“And was she suffering writer’s block before she died?” Kincaid asked, finding himself intrigued.
“No.” Vic put her cup on the side table and rubbed her palms together as if her hands were cold. “That’s it, you see. When she died, she was in the process of editing the manuscript of a new book, the best thing she had ever done. The poems have such depth and richness-it’s as if she suddenly discovered another dimension to herself.”
“Maybe that was it,” Kincaid suggested. “There was nowhere left for her to go.”
Vic shook her head. “At first I considered that a possibility, but the better I know her, the less likely it seems. I think she’d found her stride at last. She could have done so much more, given so much-”
“Vic.” Kincaid leaned forwards and touched her hand. “You can never be sure what’s in another person’s heart. You know that. Sometimes people just wake up one day and decide they’re tired of life, and they don’t leave behind any explanation at all. Maybe that’s what happened to Lydia.”
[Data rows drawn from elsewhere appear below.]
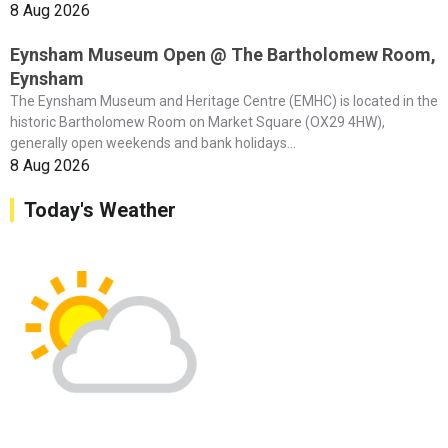
8 Aug 2026
Eynsham Museum Open @ The Bartholomew Room,
Eynsham
The Eynsham Museum and Heritage Centre (EMHC) is located in the
historic Bartholomew Room on Market Square (OX29 4HW),
generally open weekends and bank holidays...
8 Aug 2026
Today's Weather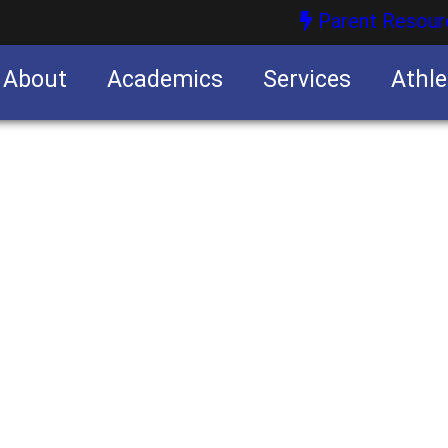
Parent Resour
About
Academics
Services
Athle
nities
nities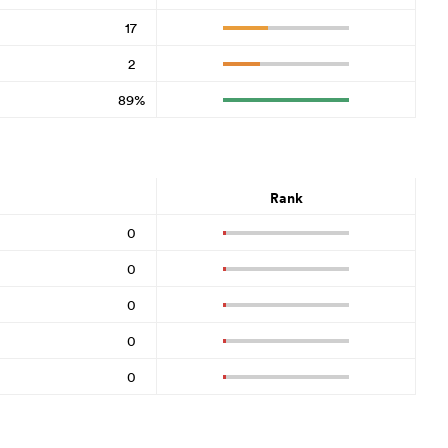
17
2
89%
Rank
0
0
0
0
0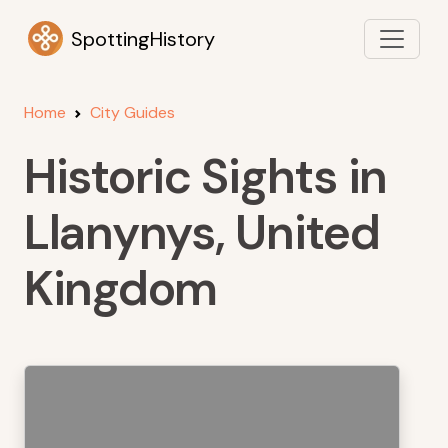
SpottingHistory
Home
City Guides
Historic Sights in
Llanynys, United
Kingdom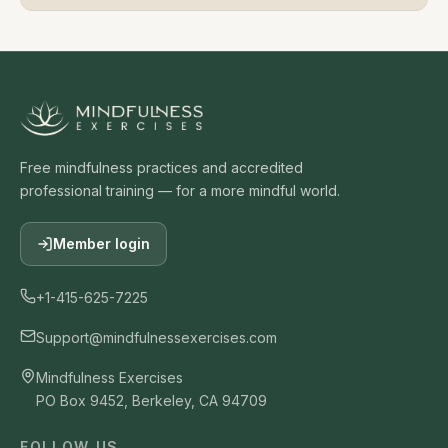
Free mindfulness practices and accredited
professional training — for a more mindful world.
Member login
+1-415-625-7225
Support@mindfulnessexercises.com
Mindfulness Exercises
PO Box 9452, Berkeley, CA 94709
FOLLOW US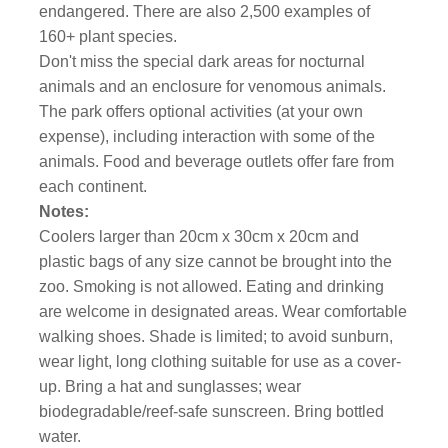
endangered. There are also 2,500 examples of
160+ plant species.
Don't miss the special dark areas for nocturnal
animals and an enclosure for venomous animals.
The park offers optional activities (at your own
expense), including interaction with some of the
animals. Food and beverage outlets offer fare from
each continent.
Notes:
Coolers larger than 20cm x 30cm x 20cm and
plastic bags of any size cannot be brought into the
zoo. Smoking is not allowed. Eating and drinking
are welcome in designated areas. Wear comfortable
walking shoes. Shade is limited; to avoid sunburn,
wear light, long clothing suitable for use as a cover-
up. Bring a hat and sunglasses; wear
biodegradable/reef-safe sunscreen. Bring bottled
water.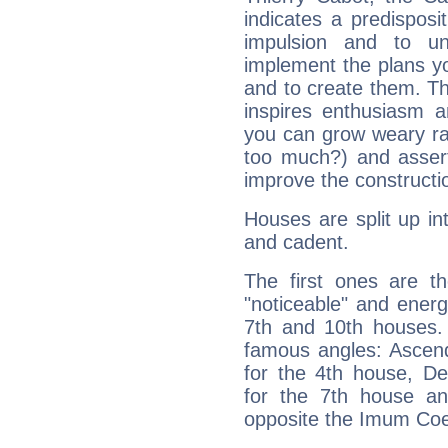
indicates a predisposi
impulsion and to u
implement the plans yo
and to create them. Th
inspires enthusiasm a
you can grow weary rap
too much?) and assert
improve the constructio
Houses are split up in
and cadent.
The first ones are t
"noticeable" and energ
7th and 10th houses. 
famous angles: Ascend
for the 4th house, De
for the 7th house a
opposite the Imum Coel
She shook her head, more vehemently this time. “That’s not all. Lydia died from an overdose of her own heart medication. Don’t suicides usually keep to the same pattern, escalating the violence if they’re not successful?”
“Sometimes, yes. But that doesn’t necessarily mean it’s always the case.”
“The first time she slit her wrists in the bath-it was only a friend coming in unexpectedly that saved her. The second time she drove her car into a tree and managed to give herself a serious concussion. Later she said her foot slipped from the accelerator just at the crucial moment. Do you see?”